April in Paris, Autumn in New York, but never -- if one can help it -- August in Washington. The problem is, of course, that often one can't.
You know you'll survive it physically, but mentally, oh dear! Being stuck in town, forced to limp along to September, can addle the sharpest brain and lead it to look for silly ways to wile away a sticky month:
*Have a celebration of Leos.
Although Virgo the Virgin creeps in at the end, most of this difficult month belongs to the Lion. Give a party for a pride of Lions -- everyone you know born under that sun sign. Ask each Leo to write down his or her strongest traits -- good and bad -- and see if, as the astrologers say, a sun sign is destiny. Sing appropriate songs ("Your Lyin' Eyes"), have a Mane Event with a prize for the most outlandish hair style, play pin the crown on the Lion (no one would dare to pin a tail on the king of the beasts) and serve steak tartare.
*Instead of fighting August, go along with it by having a sticky party.
Sticky sweets (baklava); sticky wines (Sauternes or a Barsac); sticky games (a modeling clay contest, fingerpaints, a taffy pull). Set out stacks of washcloths and towels and when everyone is ready to go home, hose them all down.
*Celebrate Izaak (The Compleat Angler) Walton's birthday this Friday by serving two of the things he liked best -- fish and the heavenly strawberry.
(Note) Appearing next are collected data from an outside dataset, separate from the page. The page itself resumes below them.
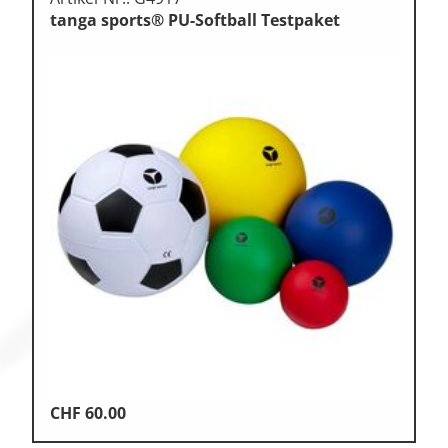
tanga sports® PU-Softball Testpaket
CHF
60.00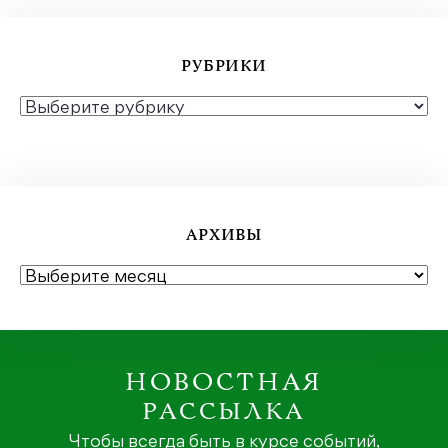
РУБРИКИ
РУБРИКИ
АРХИВЫ
АРХИВЫ
НОВОСТНАЯ
РАССЫЛКА
Чтобы всегда быть в курсе событий,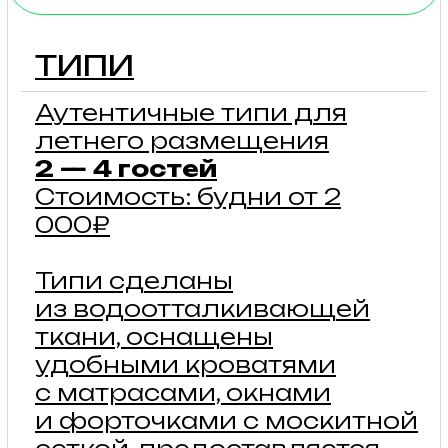
подробнее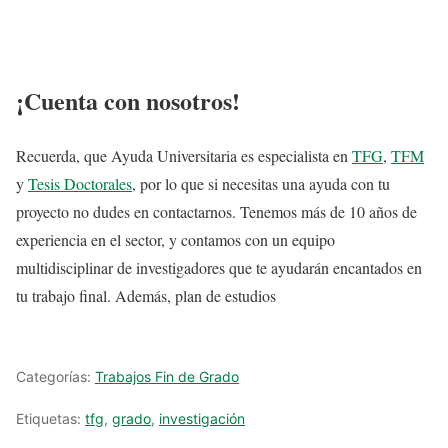
¡Cuenta con nosotros!
Recuerda, que Ayuda Universitaria es especialista en
TFG
,
TFM
y
Tesis Doctorales
, por lo que si necesitas una ayuda con tu
proyecto no dudes en contactarnos. Tenemos más de 10 años de
experiencia en el sector, y contamos con un equipo
multidisciplinar de investigadores que te ayudarán encantados en
tu trabajo final.
Además, plan de estudios
Categorías:
Trabajos Fin de Grado
Etiquetas:
tfg
,
grado
,
investigación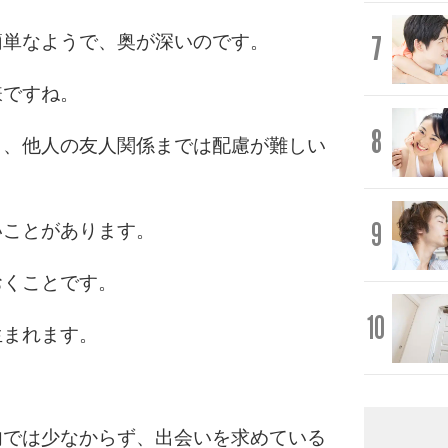
7
簡単なようで、奥が深いのです。
嫌ですね。
8
も、他人の友人関係までは配慮が難しい
9
いことがあります。
おくことです。
10
生まれます。
。
内では少なからず、出会いを求めている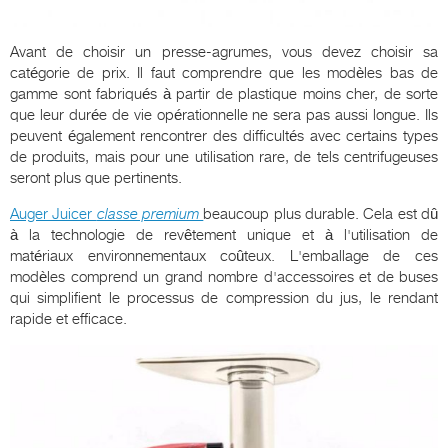
Avant de choisir un presse-agrumes, vous devez choisir sa
catégorie de prix. Il faut comprendre que les modèles bas de
gamme sont fabriqués à partir de plastique moins cher, de sorte
que leur durée de vie opérationnelle ne sera pas aussi longue. Ils
peuvent également rencontrer des difficultés avec certains types
de produits, mais pour une utilisation rare, de tels centrifugeuses
seront plus que pertinents.
Auger Juicer
classe premium
beaucoup plus durable. Cela est dû
à la technologie de revêtement unique et à l'utilisation de
matériaux environnementaux coûteux. L'emballage de ces
modèles comprend un grand nombre d'accessoires et de buses
qui simplifient le processus de compression du jus, le rendant
rapide et efficace.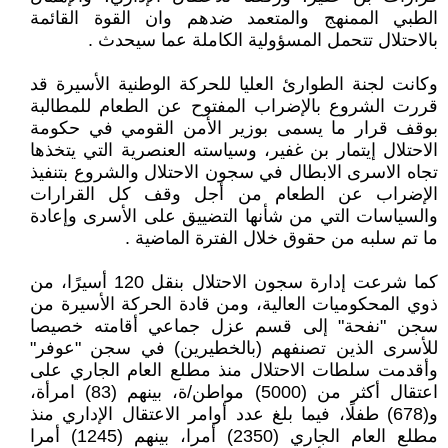
الطبي الممنهج والمتعمد ضدهم وان القوة القائمة
بالاحتلال تتحمل المسؤولية الكاملة عما سيحدث .
وكانت لجنة الطوارئ العليا للحركة الوطنية الأسيرة قد
قررت الشروع بالإضراب المفتوح عن الطعام للمطالبة
بوقف قرار ما يسمى بوزير الأمن القومي في حكومة
الاحتلال إيتمار بن غفير، وسياسته العنصرية التي يتخذها
تجاه الاسرى الابطال في سجون الاحتلال والشروع بتنفيذ
الإضراب عن الطعام من أجل وقف كل القرارات
والسياسات التي من شأنها التضييق على الأسرى وإعادة
ما تم سلبه من حقوق خلال الفترة الماضية .
كما شرعت إدارة سجون الاحتلال بنقل 120 أسيرًا، من
ذوي المحكوميات العالية، ومن قادة الحركة الأسيرة من
سجن "نفحة" إلى قسم عزل جماعي أقامته خصيصا
للأسرى الذين تصنفهم (بالخطيرين) في سجن "عوفر"
وأقدمت سلطات الاحتلال منذ مطلع العام الجاري على
اعتقال أكثر من (5000) مواطن/ة، بينهم (83) امرأة،
و(678) طفلًا، فيما بلغ عدد أوامر الاعتقال الإداري منذ
مطلع العام الجاري (2350) أمرا، بينهم (1245) أمرا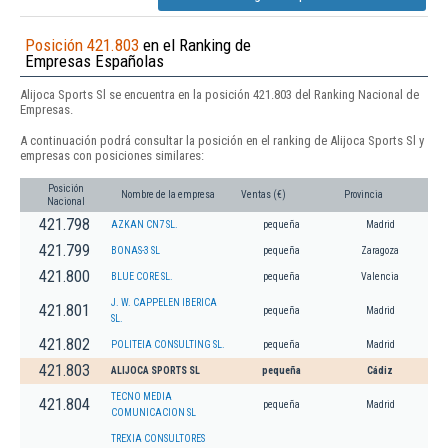
Posición 421.803
en el Ranking de
Empresas Españolas
Alijoca Sports Sl se encuentra en la posición 421.803 del Ranking Nacional de
Empresas.
A continuación podrá consultar la posición en el ranking de Alijoca Sports Sl y
empresas con posiciones similares:
Posición
Nombre de la empresa
Ventas (€)
Provincia
Nacional
421.798
AZKAN CN7 SL.
pequeña
Madrid
421.799
BONAS-3 SL
pequeña
Zaragoza
421.800
BLUE CORE SL.
pequeña
Valencia
J. W. CAPPELEN IBERICA
421.801
pequeña
Madrid
SL.
421.802
POLITEIA CONSULTING SL.
pequeña
Madrid
421.803
ALIJOCA SPORTS SL
pequeña
Cádiz
TECNO MEDIA
421.804
pequeña
Madrid
COMUNICACION SL
TREXIA CONSULTORES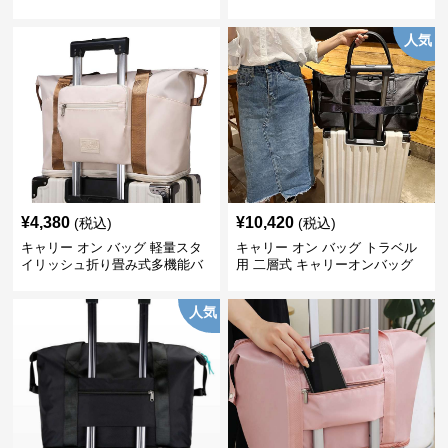
人気
¥
4,380
¥
10,420
(税込)
(税込)
キャリー オン バッグ 軽量スタ
キャリー オン バッグ トラベル
イリッシュ折り畳み式多機能バ
用 二層式 キャリーオンバッグ
ッグ
人気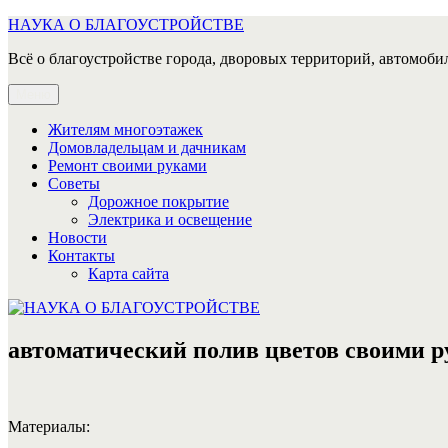
Перейти
НАУКА О БЛАГОУСТРОЙСТВЕ
к
Всё о благоустройстве города, дворовых территорий, автомобил
содержимому
Меню
Жителям многоэтажек
Домовладельцам и дачникам
Ремонт своими руками
Советы
Дорожное покрытие
Электрика и освещение
Новости
Контакты
Карта сайта
автоматический полив цветов своими 
Материалы: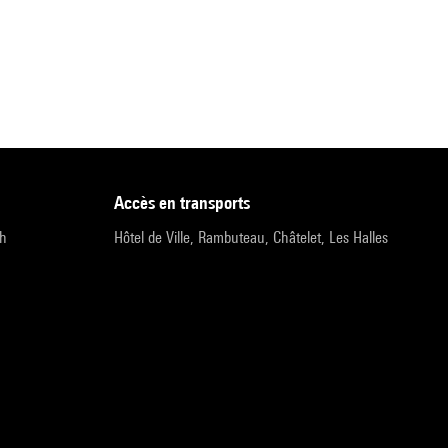
accès en transports
9h
Hôtel de Ville, Rambuteau, Châtelet, Les Halles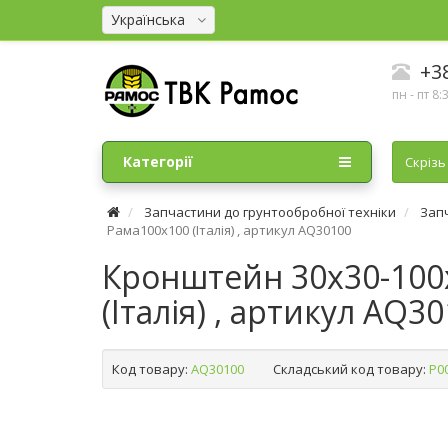
Українська
+38
пн - пт 8:
Категорії
Cкрізь
Запчастини до грунтообробної техніки
Зап
Рама100х100 (Італія) , артикул AQ30100
Кронштейн 30х30-100х
(Італія) , артикул AQ30
Код товару:
AQ30100
Складський код товару:
Р0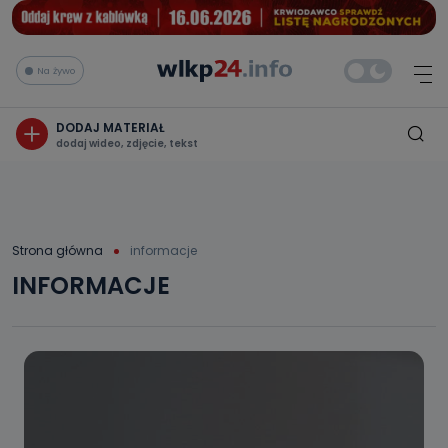
Na żywo
DODAJ MATERIAŁ
dodaj wideo, zdjęcie, tekst
Strona główna
informacje
INFORMACJE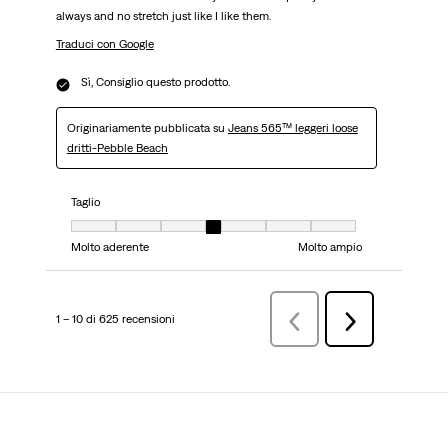
always and no stretch just like I like them.
Traduci con Google
Sì, Consiglio questo prodotto.
Originariamente pubblicata su
Jeans 565™ leggeri loose
dritti-Pebble Beach
Taglio
Taglio, 4 su 7, dove 1 è uguale a Molto aderente e 7 è uguale a Molto ampi
Molto aderente
Molto ampio
1 – 10 di 625 recensioni
Precedenterecensioni
Successiva
recensioni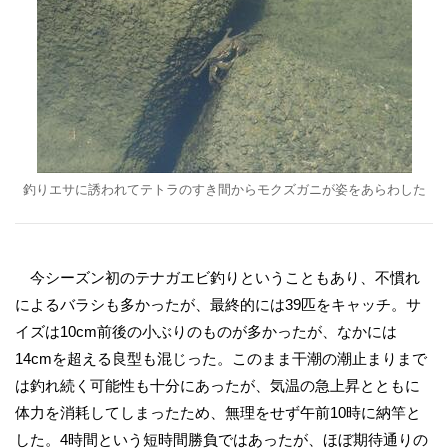
釣りエサに誘われてテトラのすき間からモクズガニが姿をあらわした
今シーズン初のテナガエビ釣りということもあり、不慣れ
によるバラシも多かったが、最終的には39匹をキャッチ。サ
イズは10cm前後の小ぶりのものが多かったが、なかには
14cmを超える良型も混じった。このまま干潮の潮止まりまで
は釣れ続く可能性も十分にあったが、気温の急上昇とともに
体力を消耗してしまったため、無理をせず午前10時に納竿と
した。4時間という短時間勝負ではあったが、ほぼ期待通りの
"We may say of angling as Dr. Boteler [17th-century writer William Butler] said of strawberries: 'Doubtless God could have made a better berry, but doubtless God never did," wrote Walton. The fish first -- grilled swordfish perhaps, or pan-fried trout -- and then a simple strawberry shortcake or a custardy tart topped with row upon row of the bright red berries. And drink, of course, but in moderation in honor of the man who also wrote, "I love such mirth as does not make friends ashamed to look upon one another next morning."
*Work your way through an alphabet dinner.
When you give the invitations, explain that there will be a secret plan to the dinner, and anyone who guesses it will win a prize. Serve Aperitifs with tin slices of Bread and Butter heaped around a mound of Caviar; Duck breast cut into into small chunks and tucked into Endive leaves; Fish pa te'; Gravalax and Herring.
Ah, here we pause for a tart fruit Ice to clear the palate.
Then the soup course, a Jellied consomme', followed by the main course: a bed of chopped Kale on which rests a leg of Lamb, served with Mint Jelly, Noodles, Onions, Peas and Quince preserves. For the salad -- Romaine, Spinach, cherry Tomatoes and Umbrella mushrooms tossed with a Vinaigrette. And then a switch to a sweet dessert Wine (announced by a tune played on a Xylophone, or we will be left without an X; alternatively, you may, at this point, introduce an X-husband or an X-wife into the party) served with a Yellow cake, topped with fruit and a Zabaglione sauce. Prize for anyone who guesses (and to be fair you will have announced each dish) is Baby's First Alphabet.
*Scout around for an empty school playground and field your own sandlot team.
Each Saturday or Sunday during August, match your noble nine against another local group. Lining up the pitchers, batters and fielders will, if nothing else, teach you which of your friends are right-handed and which left. Beer and burgers afterward at the nearest dugout.
*All right, so you're not in Tuscany or the Dordogne. Pretend you are.
Invite four or five people for the kind of lazy lunch that fills a summer day. Ask everyone to arrive at 10 a.m. and feed them coffee and croissants before heading for the nearest farmer's market. There may not be the variety that you'll find in their European counterparts, but the colorful stalls and party atmosphere is the same, and so is the desire to buy much more than you can possibily use. (If you don't have a favorite local market, the Montgomery Farm Women's Cooperative Market, 7155 Wisconsin Ave. in Bethesda, is open mornings on Wednesdays and Saturdays; it is all hustle-bustle and a little bit of everything.) Buy breads and cheeses, fresh fruits, greens, whatever appeals. You will have far too much food and you and your guests will lug it home and share an aperitif while preparing the lunch. It will be late, of course, because of the shopping, and because having all that help means that everything will take twice as long, but at last you will be sitting outside around a table set with bottles of wine and all that lovely food. There will be music in the background and one by one, as people tire of eating, they will wander off to fall asleep on the lawn, dreaming of sunny days in other lands.
A dog days musicale doesn't require star performers. Ask friends to learn at least two songs ("Twinkle, Twinkle Little Star" will not strain anyone) on an instrument of their choice and to join you with their instrument for an August concert. You may wind up with six kazoos, a harmonica and a wash basin -- or you may discover that your circle harbors a virtuoso violinist. But it will be fun and the closed windows and hum of the air conditioner means that the neighbors won't have to hear.